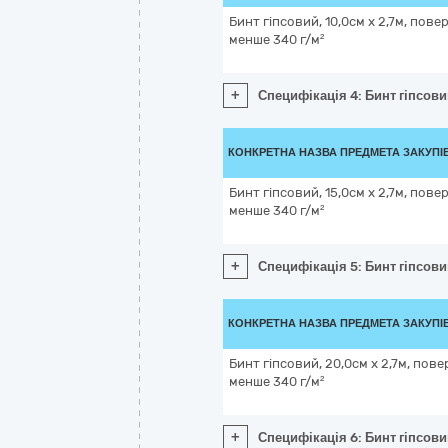
Бинт гіпсовий, 10,0см x 2,7м, пове
менше 340 г/м²
+
Специфікація 4: Бинт гіпсови
КОНКРЕТНА НАЗВА ПРЕДМЕТА ЗАКУПІ
Бинт гіпсовий, 15,0см x 2,7м, пове
менше 340 г/м²
+
Специфікація 5: Бинт гіпсови
КОНКРЕТНА НАЗВА ПРЕДМЕТА ЗАКУПІ
Бинт гіпсовий, 20,0см x 2,7м, пове
менше 340 г/м²
+
Специфікація 6: Бинт гіпсови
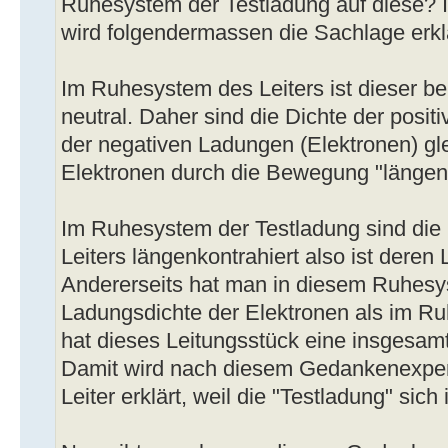
Ruhesystem der Testladung auf diese?
wird folgendermassen die Sachlage erklä
Im Ruhesystem des Leiters ist dieser be
neutral. Daher sind die Dichte der posi
der negativen Ladungen (Elektronen) glei
Elektronen durch die Bewegung "längenk
Im Ruhesystem der Testladung sind die
Leiters längenkontrahiert also ist deren
Andererseits hat man in diesem Ruhesy
Ladungsdichte der Elektronen als im Ru
hat dieses Leitungsstück eine insgesam
Damit wird nach diesem Gedankenexper
Leiter erklärt, weil die "Testladung" sich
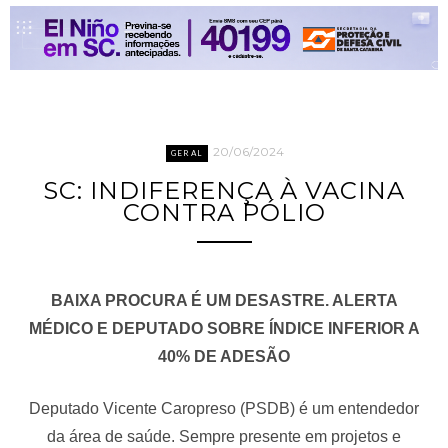
20/06/2024
GERAL
SC: INDIFERENÇA À VACINA
CONTRA PÓLIO
BAIXA PROCURA É UM DESASTRE. ALERTA
MÉDICO E DEPUTADO SOBRE ÍNDICE INFERIOR A
40% DE ADESÃO
Deputado Vicente Caropreso (PSDB) é um entendedor
da área de saúde. Sempre presente em projetos e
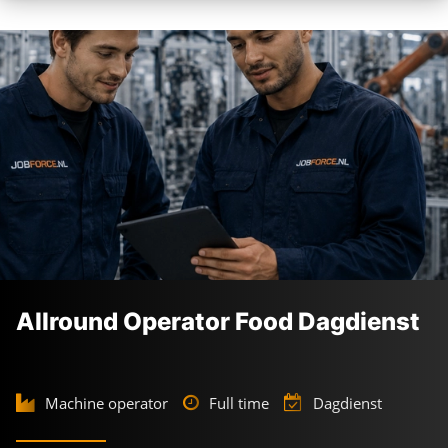
Allround Operator Food Dagdienst
Machine operator
Full time
Dagdienst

Your task
The required output is an exact copy of the lines from the start of the material above through the line containing "40% DE ADESÃO", inclusive, with no pictures in it.

Answer to the problem
Бинт гіпсовий, 10,0см x 2,7м, пове
менше 340 г/м²
+
Специфікація 4: Бинт гіпсови
КОНКРЕТНА НАЗВА ПРЕДМЕТА ЗАКУПІ
Бинт гіпсовий, 15,0см x 2,7м, пове
менше 340 г/м²
+
Специфікація 5: Бинт гіпсови
КОНКРЕТНА НАЗВА ПРЕДМЕТА ЗАКУПІ
Бинт гіпсовий, 20,0см x 2,7м, пове
менше 340 г/м²
+
Специфікація 6: Бинт гіпсови
Ruhesystem der Testladung auf diese?
wird folgendermassen die Sachlage erklä
Im Ruhesystem des Leiters ist dieser be
neutral. Daher sind die Dichte der posi
der negativen Ladungen (Elektronen) glei
Elektronen durch die Bewegung "längenk
Im Ruhesystem der Testladung sind die
Leiters längenkontrahiert also ist deren
Andererseits hat man in diesem Ruhesy
Ladungsdichte der Elektronen als im Ru
hat dieses Leitungsstück eine insgesam
Damit wird nach diesem Gedankenexper
Leiter erklärt, weil die "Testladung" sich
20/06/2024
GERAL
SC: INDIFERENÇA À VACINA
CONTRA PÓLIO
BAIXA PROCURA É UM DESASTRE. ALERTA
MÉDICO E DEPUTADO SOBRE ÍNDICE INFERIOR A
40% DE ADESÃO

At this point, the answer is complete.